Work item: Please filter the entries and return only the lines that include "ajouter".
BEGIN Extracted material
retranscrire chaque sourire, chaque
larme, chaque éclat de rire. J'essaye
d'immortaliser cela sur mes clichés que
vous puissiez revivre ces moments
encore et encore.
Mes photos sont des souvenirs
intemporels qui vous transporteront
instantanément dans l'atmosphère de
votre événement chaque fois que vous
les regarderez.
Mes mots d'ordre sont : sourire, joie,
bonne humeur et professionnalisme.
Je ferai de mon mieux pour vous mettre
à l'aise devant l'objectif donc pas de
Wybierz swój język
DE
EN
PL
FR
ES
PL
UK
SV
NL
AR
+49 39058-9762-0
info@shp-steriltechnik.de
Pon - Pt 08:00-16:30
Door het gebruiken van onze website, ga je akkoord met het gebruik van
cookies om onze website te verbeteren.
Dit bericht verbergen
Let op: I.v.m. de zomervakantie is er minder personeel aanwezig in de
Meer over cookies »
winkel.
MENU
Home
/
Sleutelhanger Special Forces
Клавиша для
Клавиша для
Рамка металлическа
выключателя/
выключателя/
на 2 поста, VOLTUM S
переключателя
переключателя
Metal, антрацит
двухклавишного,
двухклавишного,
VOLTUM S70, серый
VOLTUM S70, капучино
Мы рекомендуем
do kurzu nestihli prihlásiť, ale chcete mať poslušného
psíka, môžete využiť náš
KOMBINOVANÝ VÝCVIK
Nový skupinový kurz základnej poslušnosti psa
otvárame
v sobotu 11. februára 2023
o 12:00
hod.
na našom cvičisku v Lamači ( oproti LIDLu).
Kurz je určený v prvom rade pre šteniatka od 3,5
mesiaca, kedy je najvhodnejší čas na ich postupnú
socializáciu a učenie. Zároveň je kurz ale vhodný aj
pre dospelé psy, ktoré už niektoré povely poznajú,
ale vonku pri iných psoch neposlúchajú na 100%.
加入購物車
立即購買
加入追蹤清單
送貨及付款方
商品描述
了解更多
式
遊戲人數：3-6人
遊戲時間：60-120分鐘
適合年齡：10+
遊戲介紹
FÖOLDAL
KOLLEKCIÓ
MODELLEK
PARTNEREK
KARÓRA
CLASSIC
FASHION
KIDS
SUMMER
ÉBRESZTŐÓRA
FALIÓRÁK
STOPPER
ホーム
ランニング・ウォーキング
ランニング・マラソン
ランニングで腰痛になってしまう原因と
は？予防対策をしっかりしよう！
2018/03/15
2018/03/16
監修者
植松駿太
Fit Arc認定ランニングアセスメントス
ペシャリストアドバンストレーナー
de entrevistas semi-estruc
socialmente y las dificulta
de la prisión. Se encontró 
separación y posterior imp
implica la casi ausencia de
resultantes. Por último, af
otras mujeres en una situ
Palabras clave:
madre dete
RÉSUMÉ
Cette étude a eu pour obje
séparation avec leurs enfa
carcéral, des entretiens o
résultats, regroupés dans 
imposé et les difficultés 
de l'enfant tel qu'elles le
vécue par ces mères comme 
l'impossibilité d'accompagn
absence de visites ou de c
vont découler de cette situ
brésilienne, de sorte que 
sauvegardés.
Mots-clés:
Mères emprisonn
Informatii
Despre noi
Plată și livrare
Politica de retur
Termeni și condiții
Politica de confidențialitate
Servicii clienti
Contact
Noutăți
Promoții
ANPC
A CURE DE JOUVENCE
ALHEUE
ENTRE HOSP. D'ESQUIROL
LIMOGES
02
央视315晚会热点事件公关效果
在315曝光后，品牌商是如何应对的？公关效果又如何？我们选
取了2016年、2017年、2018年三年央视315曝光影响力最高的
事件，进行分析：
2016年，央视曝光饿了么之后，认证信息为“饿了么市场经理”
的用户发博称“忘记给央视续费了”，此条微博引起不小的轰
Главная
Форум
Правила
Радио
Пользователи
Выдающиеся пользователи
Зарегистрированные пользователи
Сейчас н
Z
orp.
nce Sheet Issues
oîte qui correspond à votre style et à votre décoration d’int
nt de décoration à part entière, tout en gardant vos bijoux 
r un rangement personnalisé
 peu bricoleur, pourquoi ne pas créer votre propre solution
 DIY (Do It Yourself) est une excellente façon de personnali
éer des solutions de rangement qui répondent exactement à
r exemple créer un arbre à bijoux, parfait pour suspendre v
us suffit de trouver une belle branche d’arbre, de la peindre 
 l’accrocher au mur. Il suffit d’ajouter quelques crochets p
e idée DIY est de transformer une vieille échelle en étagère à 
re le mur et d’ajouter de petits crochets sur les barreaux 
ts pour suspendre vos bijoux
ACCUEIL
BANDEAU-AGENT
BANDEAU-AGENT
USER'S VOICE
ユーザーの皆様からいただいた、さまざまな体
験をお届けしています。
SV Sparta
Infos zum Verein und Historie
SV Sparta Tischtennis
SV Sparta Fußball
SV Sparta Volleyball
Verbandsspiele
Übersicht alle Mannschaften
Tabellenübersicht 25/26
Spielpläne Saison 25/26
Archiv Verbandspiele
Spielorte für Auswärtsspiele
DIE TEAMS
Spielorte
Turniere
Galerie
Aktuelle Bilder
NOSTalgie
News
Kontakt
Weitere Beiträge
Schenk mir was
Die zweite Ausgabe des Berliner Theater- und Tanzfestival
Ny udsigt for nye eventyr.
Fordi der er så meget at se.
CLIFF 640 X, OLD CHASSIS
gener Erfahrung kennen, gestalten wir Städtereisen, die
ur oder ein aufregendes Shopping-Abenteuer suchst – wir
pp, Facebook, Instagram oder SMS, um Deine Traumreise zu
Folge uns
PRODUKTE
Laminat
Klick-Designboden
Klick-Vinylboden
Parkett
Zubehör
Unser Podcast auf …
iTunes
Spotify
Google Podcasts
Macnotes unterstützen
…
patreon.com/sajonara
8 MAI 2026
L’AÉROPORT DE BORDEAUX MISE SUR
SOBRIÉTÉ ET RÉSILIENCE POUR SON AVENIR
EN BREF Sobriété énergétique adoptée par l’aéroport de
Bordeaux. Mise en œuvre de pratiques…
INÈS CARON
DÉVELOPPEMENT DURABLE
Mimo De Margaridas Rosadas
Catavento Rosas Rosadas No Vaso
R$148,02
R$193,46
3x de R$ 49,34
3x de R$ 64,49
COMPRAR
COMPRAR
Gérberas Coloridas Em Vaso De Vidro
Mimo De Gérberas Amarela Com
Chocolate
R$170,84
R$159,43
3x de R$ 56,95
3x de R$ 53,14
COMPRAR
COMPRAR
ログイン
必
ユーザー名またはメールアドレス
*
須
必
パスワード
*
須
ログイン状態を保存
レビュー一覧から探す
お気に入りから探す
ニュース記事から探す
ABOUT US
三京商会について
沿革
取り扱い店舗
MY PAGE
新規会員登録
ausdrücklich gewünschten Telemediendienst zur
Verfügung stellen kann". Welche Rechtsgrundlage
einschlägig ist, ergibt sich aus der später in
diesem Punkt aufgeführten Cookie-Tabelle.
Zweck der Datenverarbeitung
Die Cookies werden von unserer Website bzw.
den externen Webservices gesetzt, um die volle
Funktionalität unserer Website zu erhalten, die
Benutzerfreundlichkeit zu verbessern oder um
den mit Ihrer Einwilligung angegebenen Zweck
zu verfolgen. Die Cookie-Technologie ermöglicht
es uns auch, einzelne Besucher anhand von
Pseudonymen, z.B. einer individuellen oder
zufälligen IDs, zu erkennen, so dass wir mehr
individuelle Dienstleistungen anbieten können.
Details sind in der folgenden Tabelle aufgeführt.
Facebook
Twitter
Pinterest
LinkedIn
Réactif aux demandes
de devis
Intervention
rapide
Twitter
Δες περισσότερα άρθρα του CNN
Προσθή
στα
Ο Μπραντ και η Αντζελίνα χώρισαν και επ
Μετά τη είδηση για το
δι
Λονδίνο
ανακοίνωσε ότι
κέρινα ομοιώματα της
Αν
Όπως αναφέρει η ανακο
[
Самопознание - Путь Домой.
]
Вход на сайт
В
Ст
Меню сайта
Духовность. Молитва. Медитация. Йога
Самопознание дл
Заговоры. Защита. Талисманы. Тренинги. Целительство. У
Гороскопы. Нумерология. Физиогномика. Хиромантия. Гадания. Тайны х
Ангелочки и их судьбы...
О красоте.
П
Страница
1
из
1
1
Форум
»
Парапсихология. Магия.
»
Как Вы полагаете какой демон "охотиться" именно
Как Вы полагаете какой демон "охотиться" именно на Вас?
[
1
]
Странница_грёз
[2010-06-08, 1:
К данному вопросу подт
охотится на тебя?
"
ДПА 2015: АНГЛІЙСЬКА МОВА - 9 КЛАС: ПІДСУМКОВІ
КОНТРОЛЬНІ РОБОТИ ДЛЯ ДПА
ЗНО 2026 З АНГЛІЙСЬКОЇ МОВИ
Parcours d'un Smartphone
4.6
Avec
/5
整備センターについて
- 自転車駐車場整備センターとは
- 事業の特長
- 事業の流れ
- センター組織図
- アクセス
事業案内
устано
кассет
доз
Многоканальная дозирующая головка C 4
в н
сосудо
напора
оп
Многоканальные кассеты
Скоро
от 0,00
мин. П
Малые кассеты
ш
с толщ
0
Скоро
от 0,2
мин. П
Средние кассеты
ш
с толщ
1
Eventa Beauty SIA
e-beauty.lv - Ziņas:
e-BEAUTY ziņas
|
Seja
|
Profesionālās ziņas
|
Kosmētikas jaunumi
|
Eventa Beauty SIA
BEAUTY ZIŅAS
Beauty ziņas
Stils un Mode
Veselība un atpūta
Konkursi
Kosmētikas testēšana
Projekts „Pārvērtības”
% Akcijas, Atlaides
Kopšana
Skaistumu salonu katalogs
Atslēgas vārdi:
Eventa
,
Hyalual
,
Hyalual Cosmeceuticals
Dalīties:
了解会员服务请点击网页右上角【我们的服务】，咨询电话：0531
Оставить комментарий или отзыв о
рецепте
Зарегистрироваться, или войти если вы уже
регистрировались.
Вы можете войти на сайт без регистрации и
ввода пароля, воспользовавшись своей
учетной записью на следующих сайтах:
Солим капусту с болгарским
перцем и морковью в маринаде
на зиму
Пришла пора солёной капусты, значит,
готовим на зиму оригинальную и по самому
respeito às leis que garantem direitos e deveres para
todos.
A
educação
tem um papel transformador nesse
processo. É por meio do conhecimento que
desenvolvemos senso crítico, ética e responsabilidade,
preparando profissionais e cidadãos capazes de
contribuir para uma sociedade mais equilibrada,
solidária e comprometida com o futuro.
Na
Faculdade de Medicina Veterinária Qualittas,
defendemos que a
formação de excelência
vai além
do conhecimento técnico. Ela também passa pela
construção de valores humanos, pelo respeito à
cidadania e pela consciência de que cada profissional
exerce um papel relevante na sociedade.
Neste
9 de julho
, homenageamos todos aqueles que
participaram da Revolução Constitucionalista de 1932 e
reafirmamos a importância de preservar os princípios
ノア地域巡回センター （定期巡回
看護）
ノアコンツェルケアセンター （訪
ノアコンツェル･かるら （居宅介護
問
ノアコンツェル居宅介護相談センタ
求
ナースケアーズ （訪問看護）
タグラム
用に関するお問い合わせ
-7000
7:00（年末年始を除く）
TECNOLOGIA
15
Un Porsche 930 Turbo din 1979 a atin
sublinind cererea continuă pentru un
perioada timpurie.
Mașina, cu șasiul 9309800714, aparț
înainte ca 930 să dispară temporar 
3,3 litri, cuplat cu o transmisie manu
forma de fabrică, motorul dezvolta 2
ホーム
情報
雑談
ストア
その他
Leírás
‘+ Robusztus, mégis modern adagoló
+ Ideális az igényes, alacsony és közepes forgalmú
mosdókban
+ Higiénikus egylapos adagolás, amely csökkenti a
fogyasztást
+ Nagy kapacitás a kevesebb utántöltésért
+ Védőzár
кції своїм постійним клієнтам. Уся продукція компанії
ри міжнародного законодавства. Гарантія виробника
END Extracted material
Written response:
 l’accrocher au mur. Il suffit d’ajouter quelques crochets p
re le mur et d’ajouter de petits crochets sur les barreaux 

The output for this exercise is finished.